Chapter 1 Flashcards
Baby Biographies
Detailed, systematic observations of individual children.
Applied developmental science
Uses developmental research to promote healthy development, particularly for vulnerable children and families.
Theory
A theory is an organized set of ideas that is designed to explain and make predictions about development.
Maturational theory
Child development reflects a specific and prearranged scheme or plan within the body.
Ethological theory
Views development from a evolutionary perspective.
Critical period
A critical period in development is the time when a specific type of learning can take place; before or after the critical period learning is difficult or even impossible.
Imprinting
Baby geese following the mother is the first step in imprinting, creating an emotional bond with the mother.
Psychodynamic theory
Freud created the first psychodynamic theory, which holds that development is largely determined by how well people resolve certain conflicts at different ages.
Id
The Id is a reservoir of primitive instincts and drives.
Ego
The ego is the practical, rational component of personality.
Superego
The superego is the “moral agent” in the child’s personality.
Psychosocial theory
Erikson’s psychosocial theory, development comprises a sequence of stages, each defined by a unique crisis or challenge.
Classical conditioning
Watson’s research was based on the form of learning called classical conditioning, first describe by Ivan Provlov, who showed that a previously neutral stimulus could become associated with a naturally occurring response and eventually come to elicit a similiar response.
Operant conditioning
Skinner studied operant conditioning, in which the consequences of a behaviour determine wether that behaviour is repeated.
Reinforcement
A reinforcement is a consequence that increases the likelihood of the behaviour that it follows.
Punishment
A punishment is a consequence that decreases the future likelihood of the behaviour that it follows.
Imitations or Observational learning
Children may learn simply by watching those around them, which is know as imitation or observational learning.
Social cognitive theory
Albert Bandura. The “Bobo” doll study is a classic example of both direct observational learning and the fact that observation does not always lead to imitation.
Self-efficacy
Bandura also argues that experience gives children a sense of self-efficacy, beliefs about their own abilities and talents.
Cognitive-developmental perspective
The cognitive-developmental perspective focuses on how children think and on how their thinking changes as they grow.
Culture
The knowledge, attitudes, and behaviour associated with a group of people.
Ecological systems theory
Ecological system theory the environment is divided into five components: the microsystem, the mesosystem, the exosystem, the macrosystem, and the chronosystem.
Microsystem
The microsystem consists of the people and objects in an individuals immediate environment.
Mesosytem
Microsystems themselves are connected to creat the mesosytem. The mesosystem represents the fact that what happened in one microsystem is likely to influence what happens in other.
Exosystem
The exosystem refers to social setting that a person may not experience first-hand but that still influence development.
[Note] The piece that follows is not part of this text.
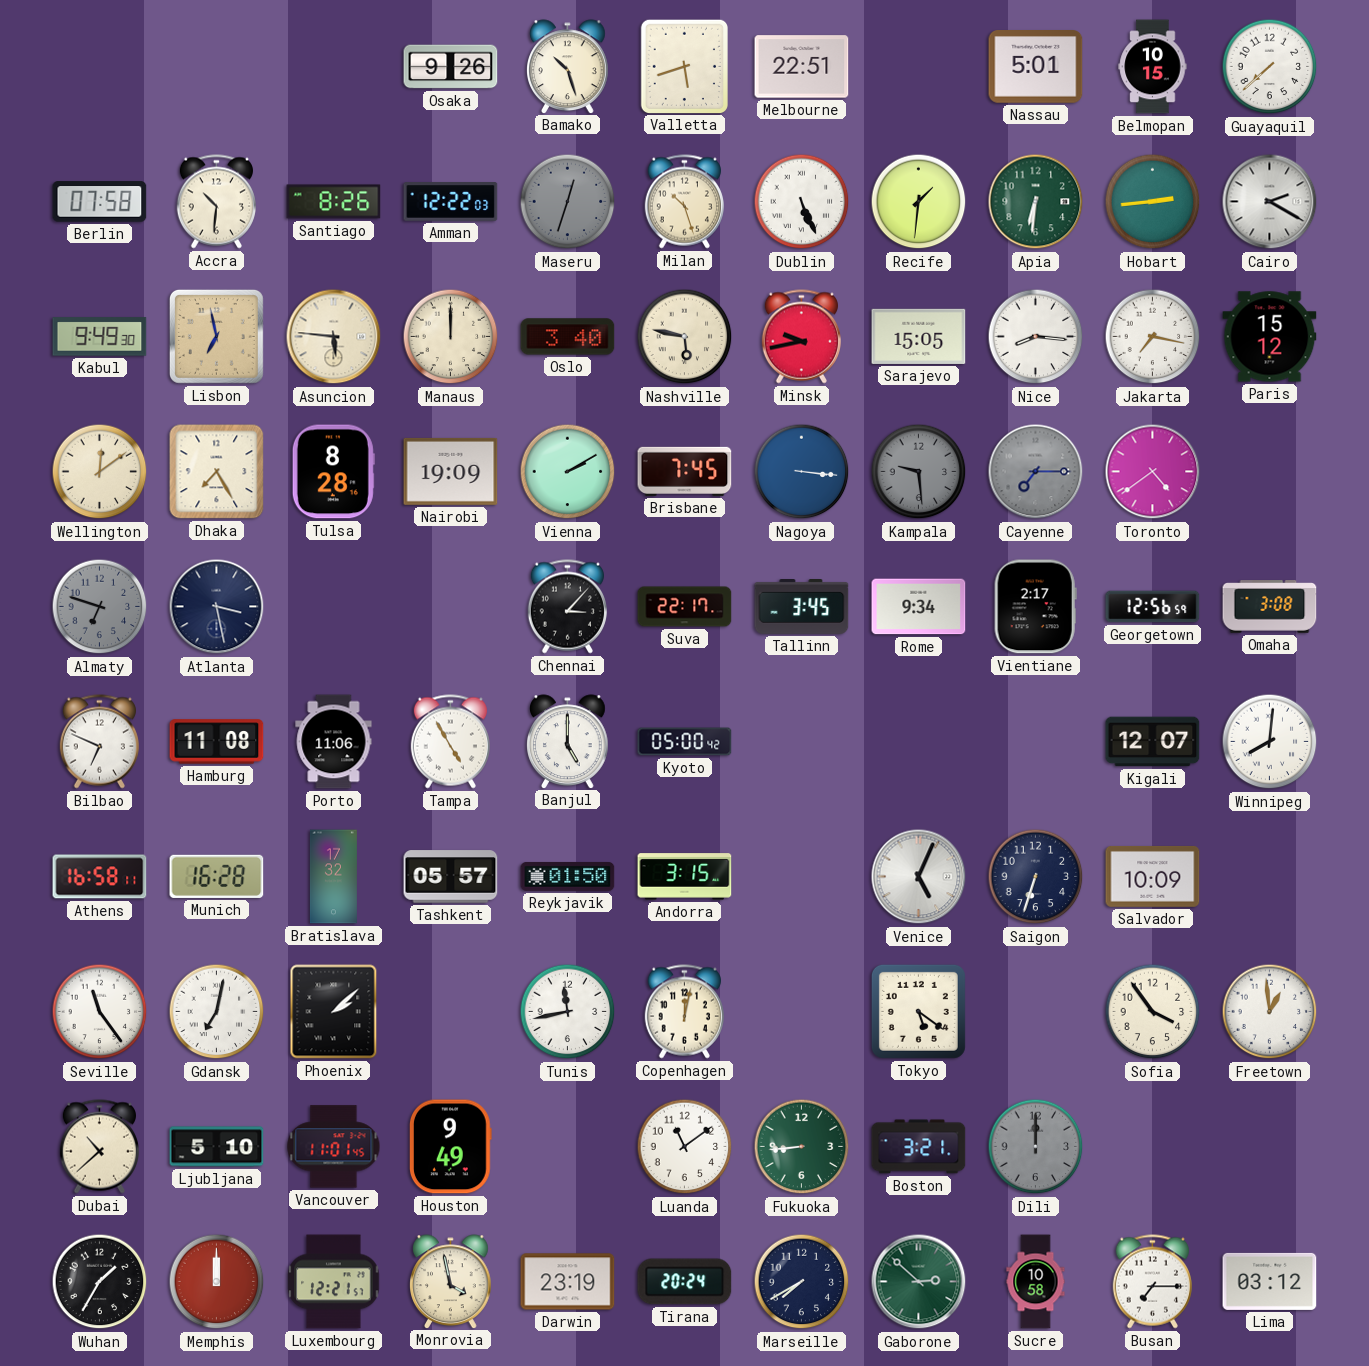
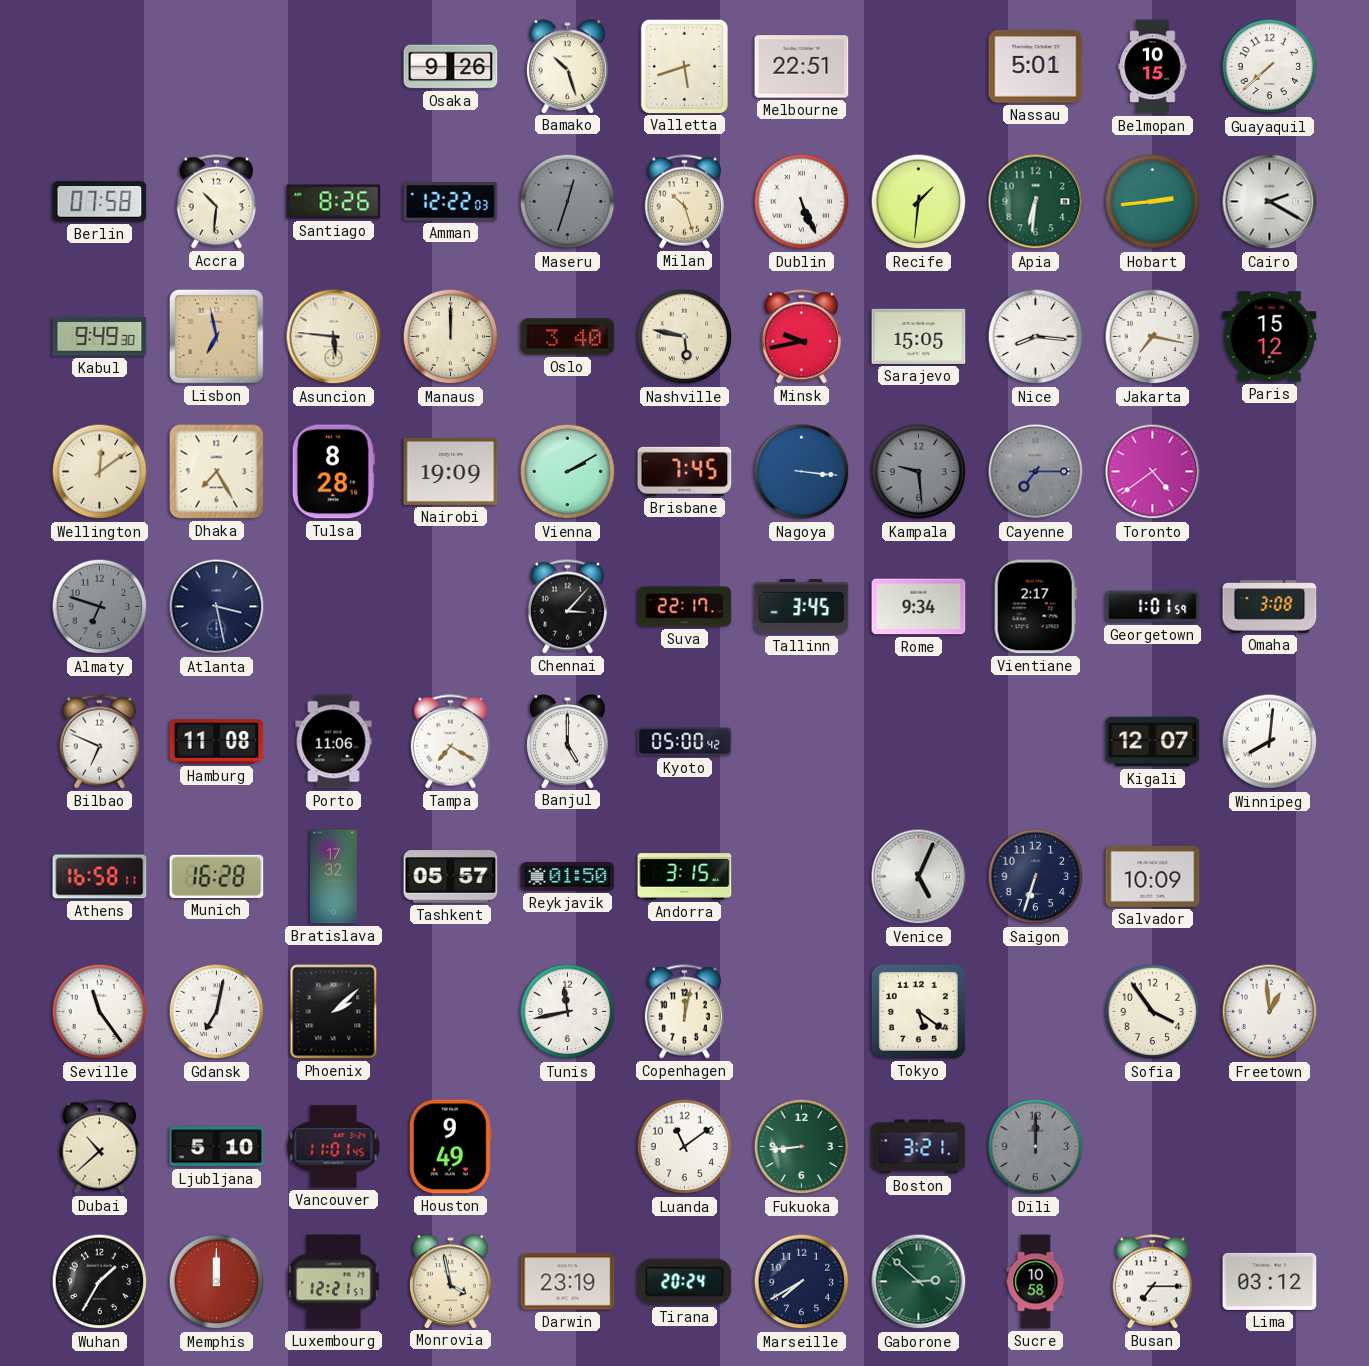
Georgetown: 12:56 -> 1:01
Tampa: 4:55 -> 7:20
For example, a mother’s work environment is part of their children’s exosystem.
Macrosystem
The broadest environmental context is the macrosystem, the subcultures and cultures in which the micro, meso, and exosystems are embedded.
Chronosystem
Finally, these systems all change over time, in a dimension known as the chronosystem. This system reminds us that these systems are always in flux. For example when an older sisters leaves to college.
Continuity-versus-discontinuity issue
Continuity-versus-discontinuity issue is really about the “relatedness” of development: are early aspects of development consistently related to later aspects.
Nature-nurture issue
What roles do biology (nature) and environment (nurture) play in a child’s development.
Active-passive child issue
Are children simply at the mercy of their environment (passive child) or do children actively influence their own development through their unique individual characteristics (active child).
Systematic observation
Systematic observation involves watching children and carefully recording what they do or say.
Naturalistic observation
In naturalistic observation, children are observed as they behave spontaneously in a real-life situation.
Structured observation
In structured observation, the researcher creates a setting likely to elicit the behaviour of interest.
Observer bias
Observer bias occurs when the researcher tends to notice the behaviours that supports the hypothesis and to discount those that do not.
Observer influence
Observer influence is a form of participant bias, occurring when the participants change their behaviour because they are being observed.
Habituation
Habituation allows participants to get used to the researchers presence.
Microgenetic study
Children are tested repeatedly over a span of days or weeks, typically with the aim of observing change directly as it occurs.
Meta-analysis
Meta-analysis is a tool that allows researchers to synthesize the results of many studies to estimate relations between variables.
Quasi-expiremental design
A quasi-expiremental design includes multiple groups that were not formed by random assignment.